En Semana Santa no hay regalos, no hay una alegría exterior, pero hay una dedicación a una conmemoración que es esencial en la vida de los cristianos: Jesucristo muere en la Cruz por nosotros
Volvemos a celebrar la Semana Santa, este año más pronto de lo habitual, y se acercan, sin duda, unos días especiales. Quizá para algunos se quede en la fiesta de la primavera, y siempre hay quien aprovecha, sin más, para unas buenas vacaciones en la playa, o para hacer turismo. Pero en general sigue siendo Santa, con toda la carga religiosa que nos muestra. Y sin duda en este aspecto España es diferente.
Las procesiones de la Pasión son una manifestación de fe y de tradición. Algunos pensaron, hace unos años, que desaparecerían −y todavía algunos lo pretenden−, pero la realidad es el auge que han cobrado y el cuidado y la atención que se ha puesto en los ayuntamientos para fomentar esos fenómenos de masas, que no son puro espectáculo, son manifestaciones de devoción. Fuera de España apenas existe algo similar. Y los europeos que llegan −muchos miles− regresan maravillados de nuestras piadosas costumbres, nuestras bellas imágenes y de nuestra fe.
En algunos lugares, allí donde las procesiones son más llamativas −Valladolid, Zamora…, y por supuesto en muchas ciudades de Andalucía−, muchos van para ver el espectáculo y otros por devoción. En los pueblos las procesiones son una tradición viva y una manifestación de la fe de la gente. En las ciudades grandes se notan más las vacaciones, gente que viaja; en los pueblos eso se aprecia menos y esa semana, que es Santa, con sus manifestaciones públicas en las calles y otras menos notorias, como los oficios del Jueves o Viernes Santo, ayudan a saborear lo más profundo de nuestra religión.
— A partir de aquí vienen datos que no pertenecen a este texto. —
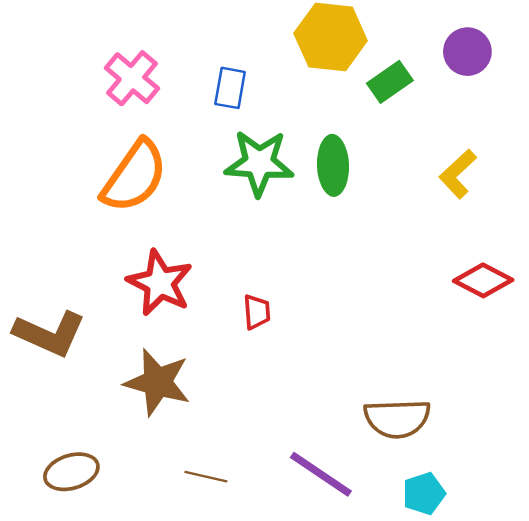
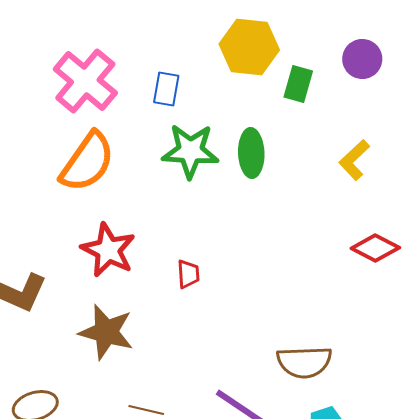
pink cross: (132, 78) -> (85, 81), size x1.4
green rectangle: (390, 82) -> (298, 84), turned -39

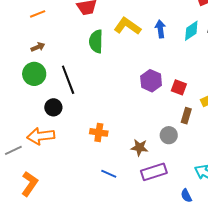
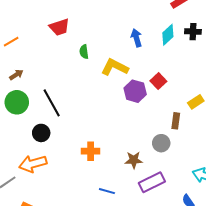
yellow L-shape: (127, 26) -> (115, 67), moved
green semicircle: (96, 41) -> (84, 52), moved, size x0.6
red square: (179, 87) -> (158, 81), moved, turned 35

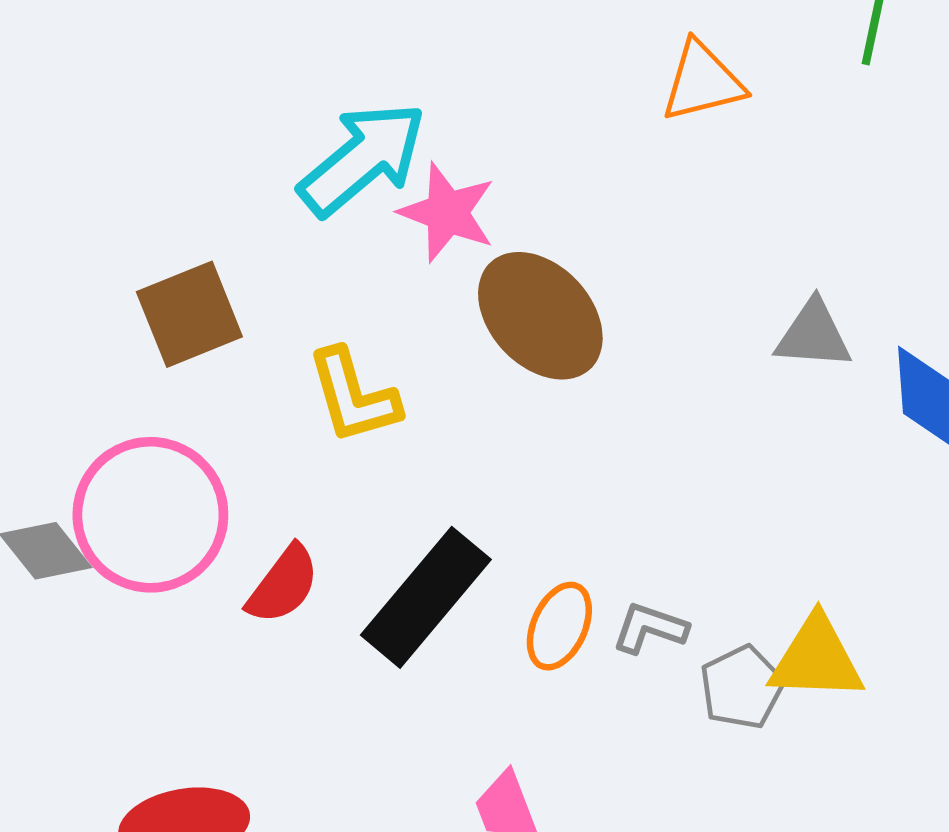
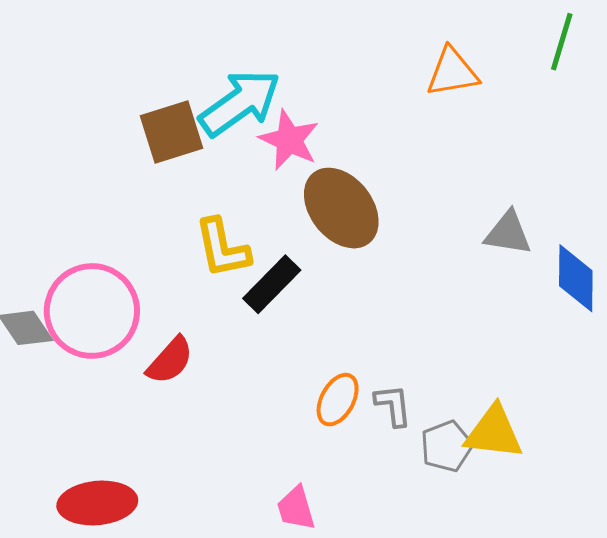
brown square: (189, 314) -> (171, 132), moved
black rectangle: (426, 597) -> (272, 284), moved, size x0.7
gray L-shape: (650, 628) -> (393, 405), turned 60

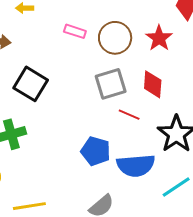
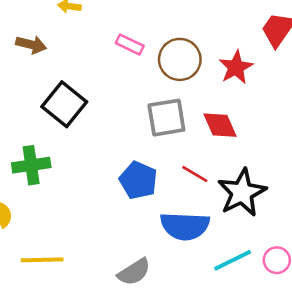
red diamond: (153, 84) -> (220, 125), turned -36
red line: (129, 115) -> (195, 174), moved
blue pentagon: (96, 151) -> (138, 180), moved

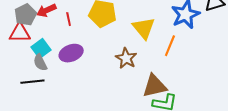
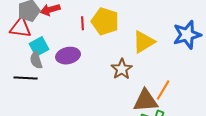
red line: (69, 19) -> (83, 23), moved
yellow triangle: (144, 28) -> (144, 42), turned 30
orange line: (170, 46) -> (163, 90), moved

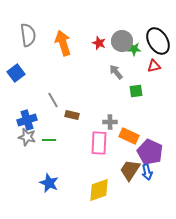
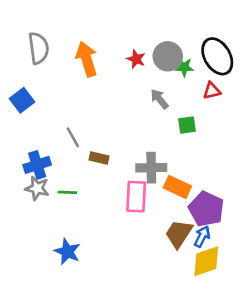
gray cross: (110, 122) -> (151, 168), size x1.5
blue arrow: (147, 172) -> (202, 236), turned -140
yellow diamond: (99, 190) -> (206, 261), moved

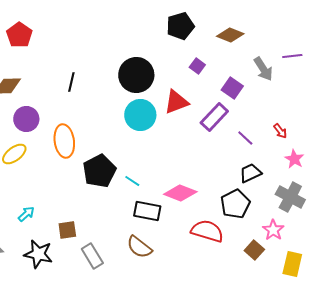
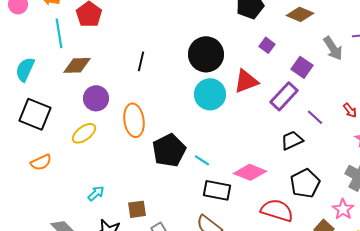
black trapezoid: (250, 173) -> (292, 140), moved

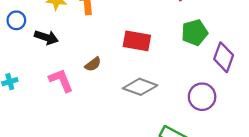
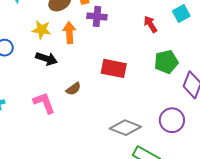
black arrow: (46, 37) -> (46, 59), moved
gray diamond: (140, 87) -> (125, 128), moved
En el fondo, queremos acompañar a Jesucristo que se ofrece por nosotros. Lo decía Benedicto XVI: “También aquella noche, al llegar a la finca del monte de los Olivos, Jesús se prepara para la oración personal. Pero en esta ocasión sucede algo nuevo: parece que no quiere quedarse solo. Muchas veces Jesús se retiraba a un lugar apartado de la multitud e incluso de los discípulos, permaneciendo «en lugares solitarios» (cf. Mc 1, 35) o subiendo «al monte», dice san Marcos (cf. Mc 6, 46). En Getsemaní, en cambio, invita a Pedro, Santiago y Juan a que estén más cerca” (La Oración de Jesús, p. 52).
Nadie queda al margen del contraste entre los días de tristeza y la alegría de la Pascua. Del dolor de la Cruz por las calles, se pasa, en cuestión de horas, a la alegría de la Resurrección, y para la mayoría llegan unos días de gozo que no son fáciles de explicar, pues exteriormente no ha habido grandes cambios. Es ahí donde se nota que estamos celebrando cosas santas. En Navidad hay una alegría por un nacimiento, el del Niño Dios. Y esas fiestas se han llenado de regalos y luces que a veces pueden ocultar la celebración más profundamente religiosa.
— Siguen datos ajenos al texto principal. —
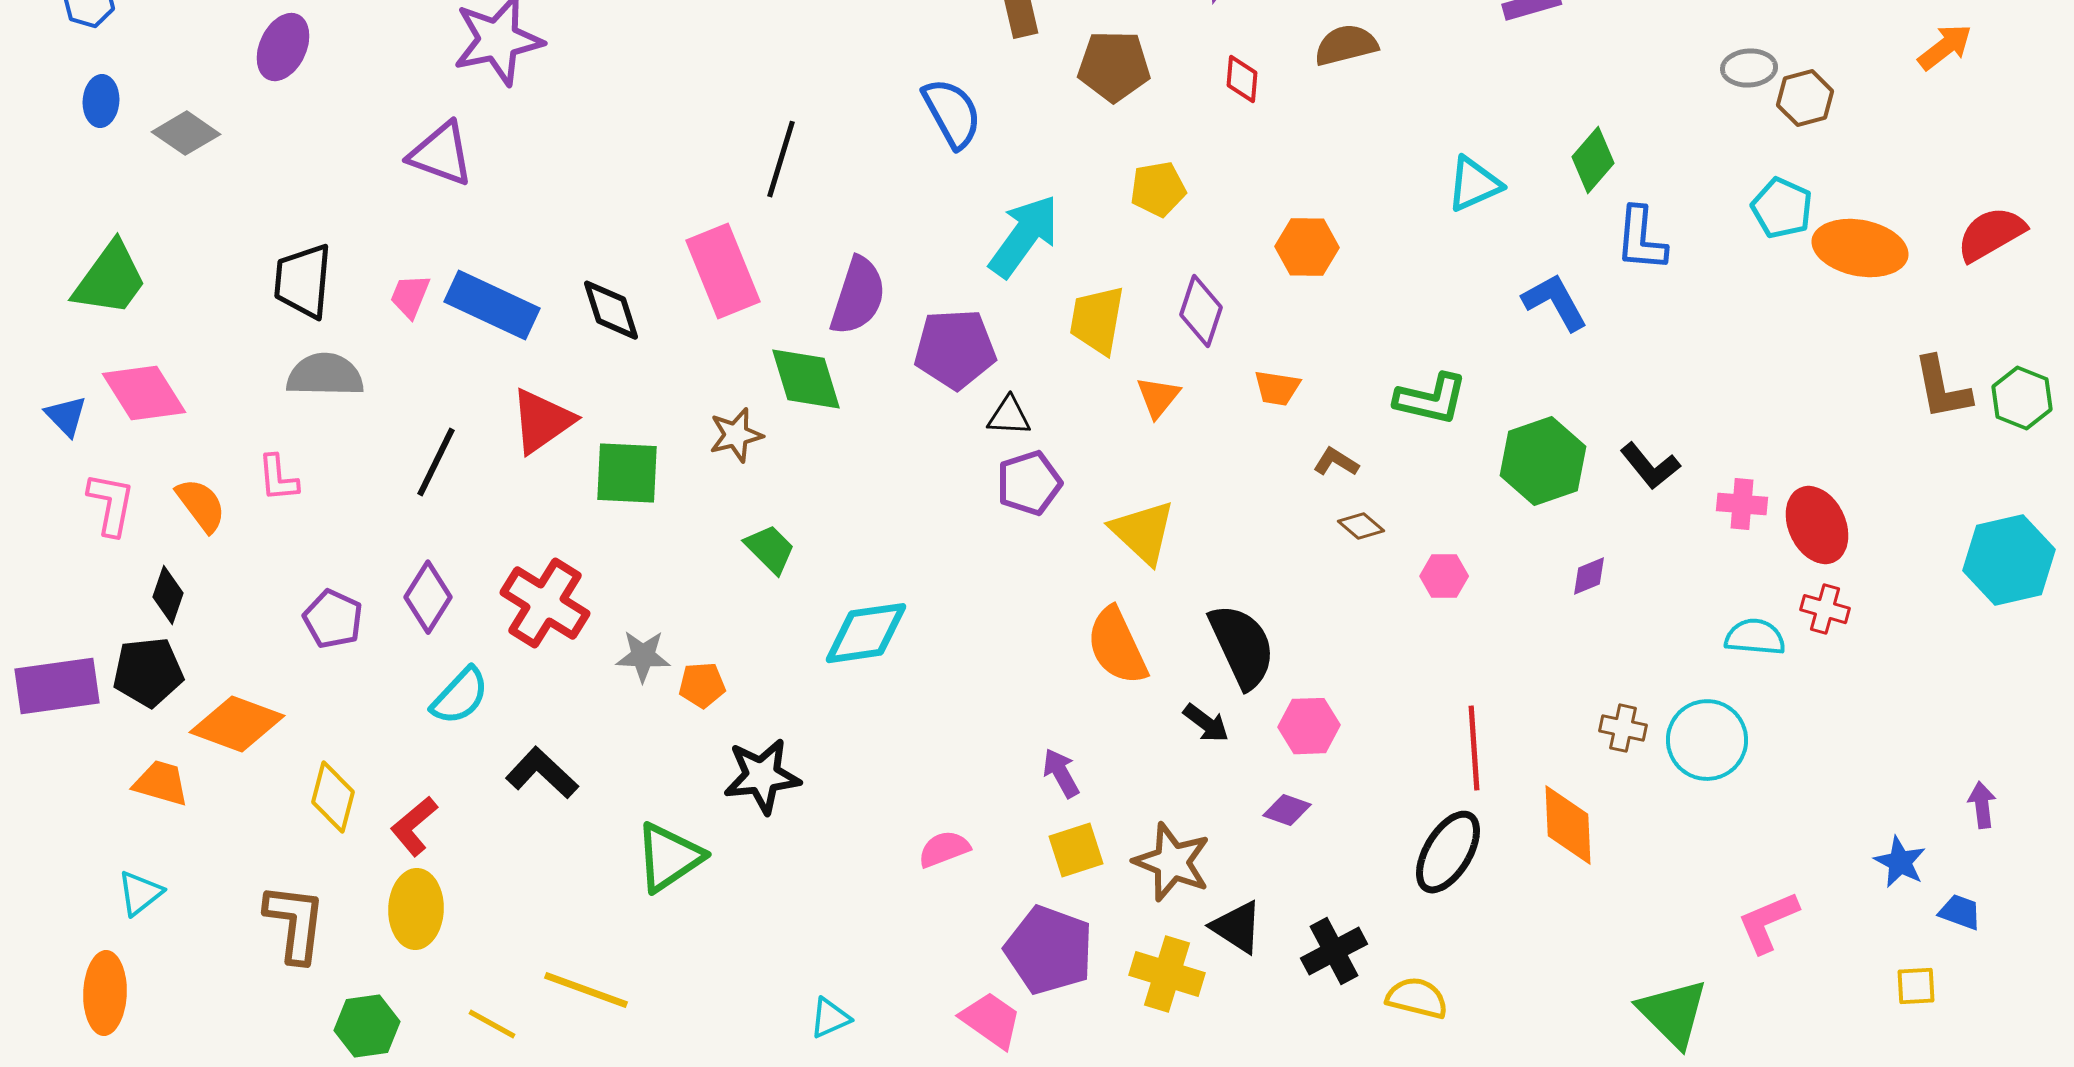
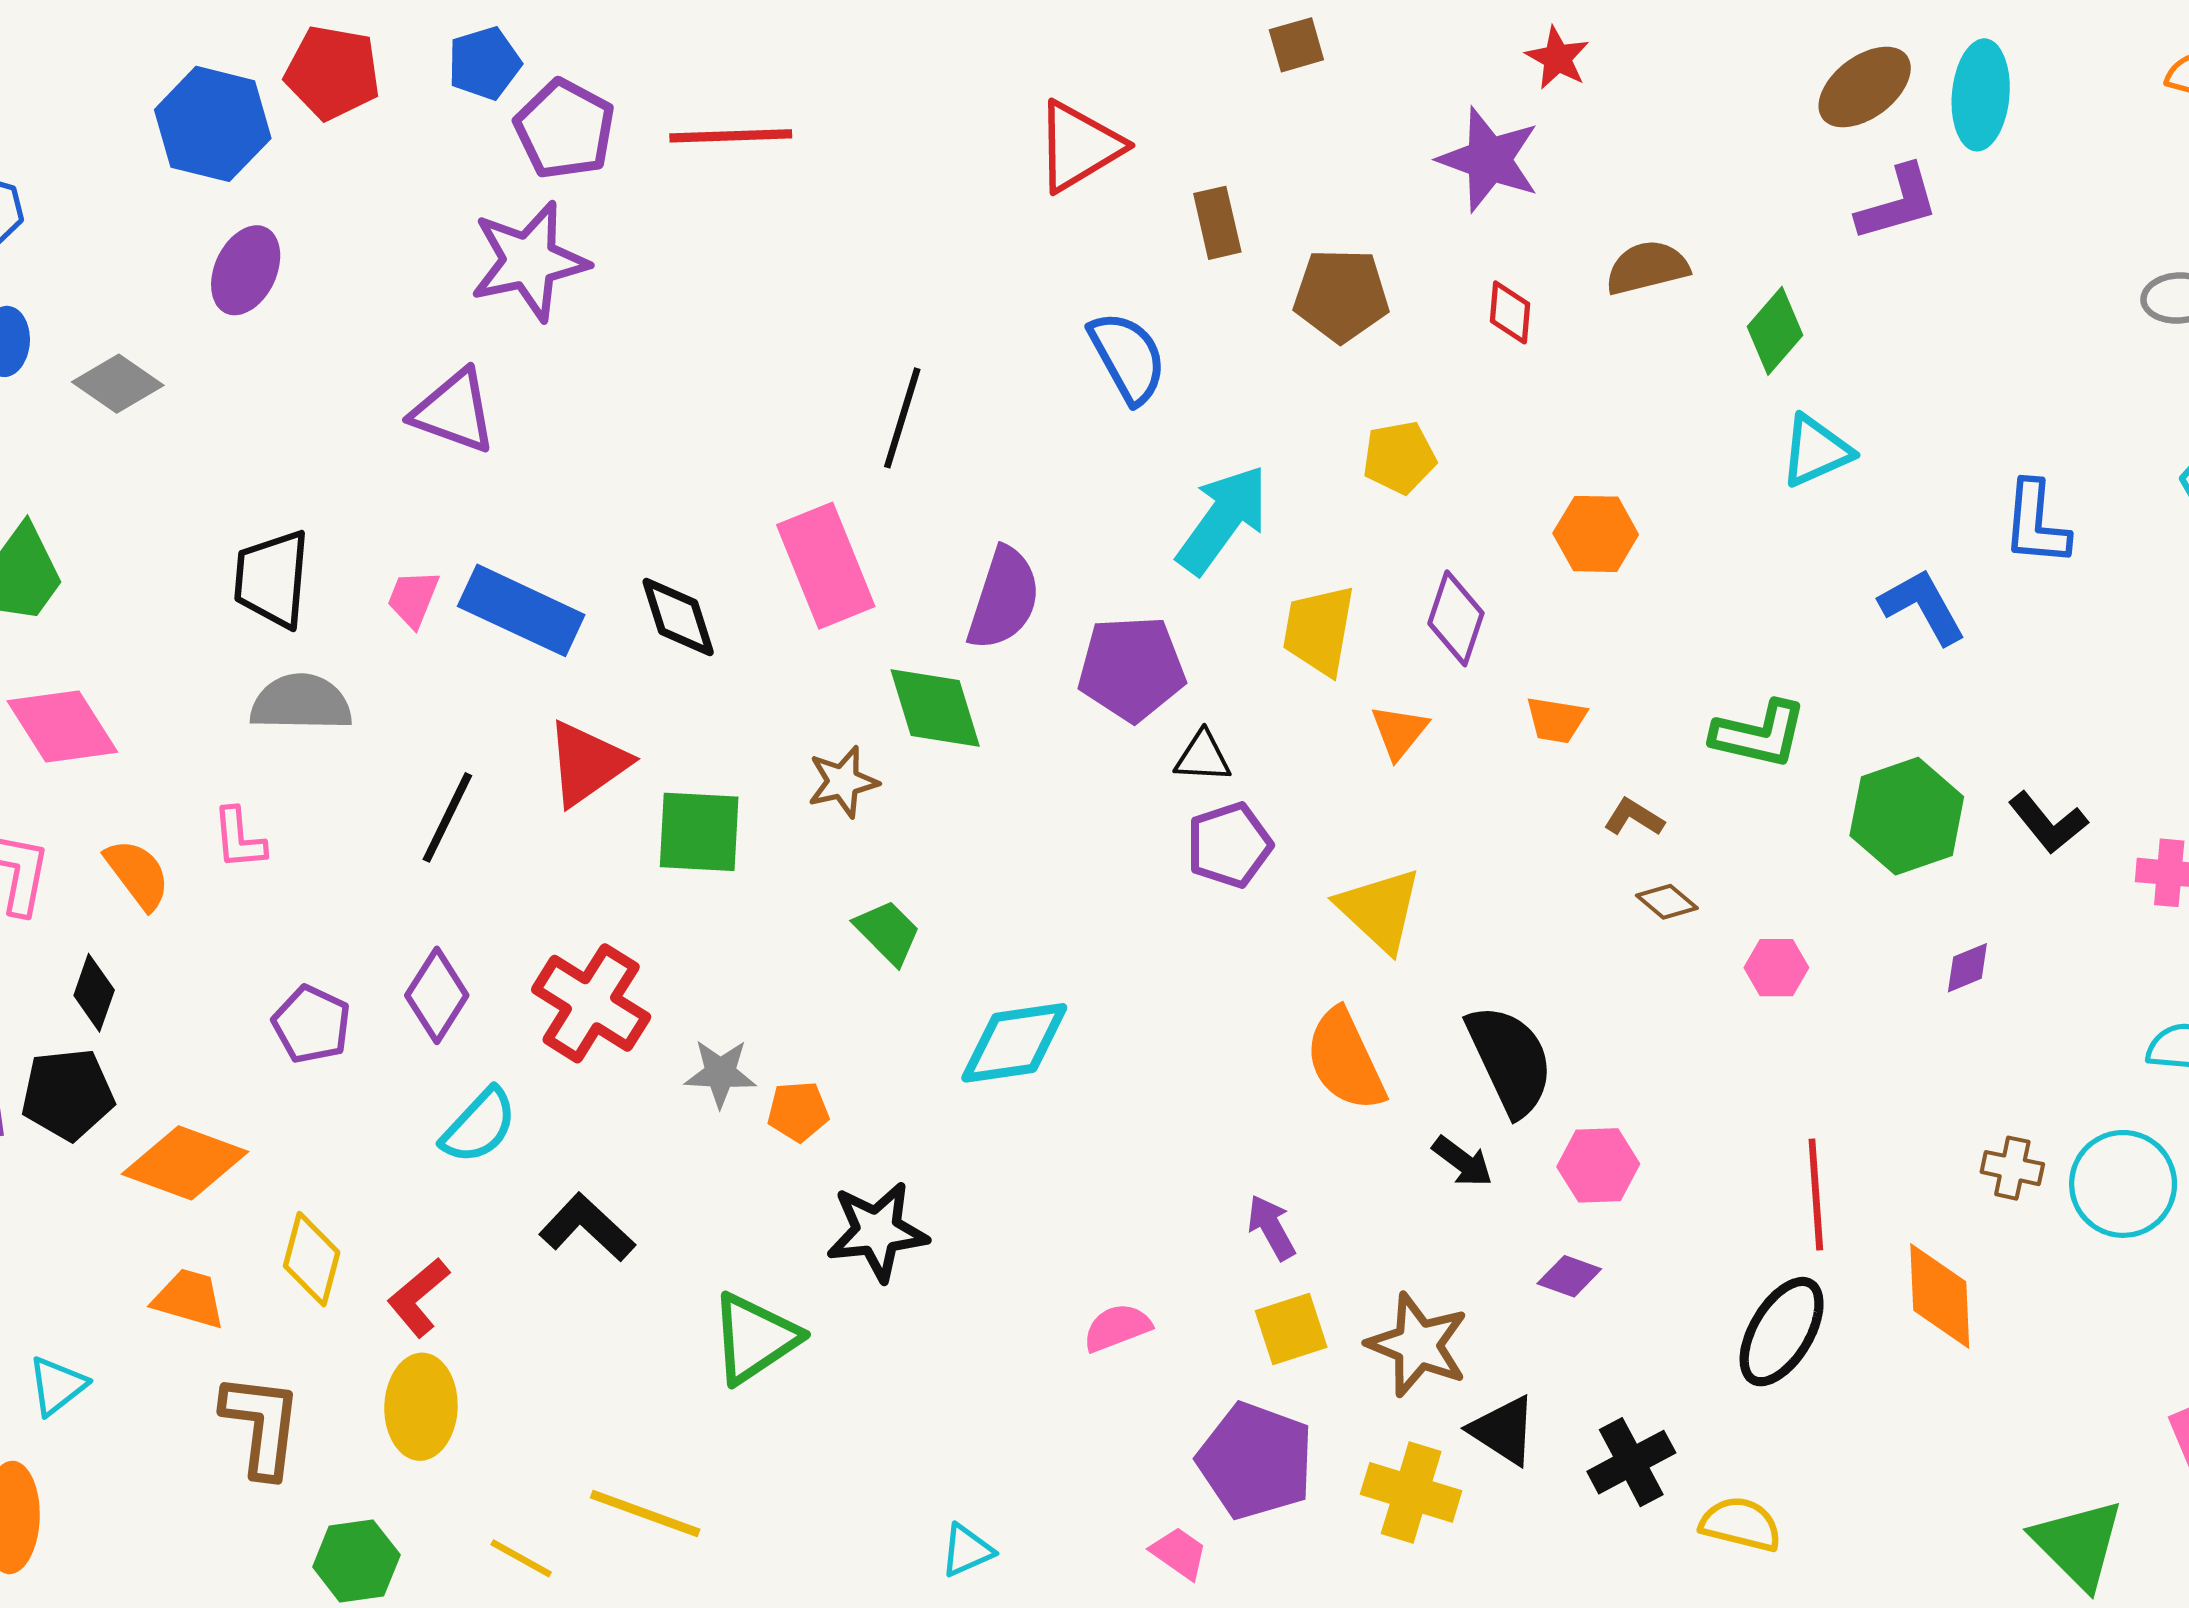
green diamond: (1593, 160) -> (1775, 331), moved
orange trapezoid: (161, 783) -> (189, 1299), moved
pink trapezoid: (991, 1020) -> (1179, 1553), size x0.7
En Semana Santa no hay regalos, no hay una alegría exterior, pero hay una dedicación a una conmemoración que es esencial en la vida de los cristianos: Jesucristo muere en la Cruz por nosotros. Lo sabemos, lo tenemos más o menos asumido, y los días se viven de un modo distinto, con recogimiento, con silencio, y viendo pasar por la calle a esas imágenes que nos recuerdan lo esencial. Un silencio que puede ser penitencia para algunos y, por lo tanto, se convierte en gran alegría con la Pascua. Y ahí sí que nos alegran ya las costumbres culinarias y las campanas de las iglesias, que se gozan con nosotros.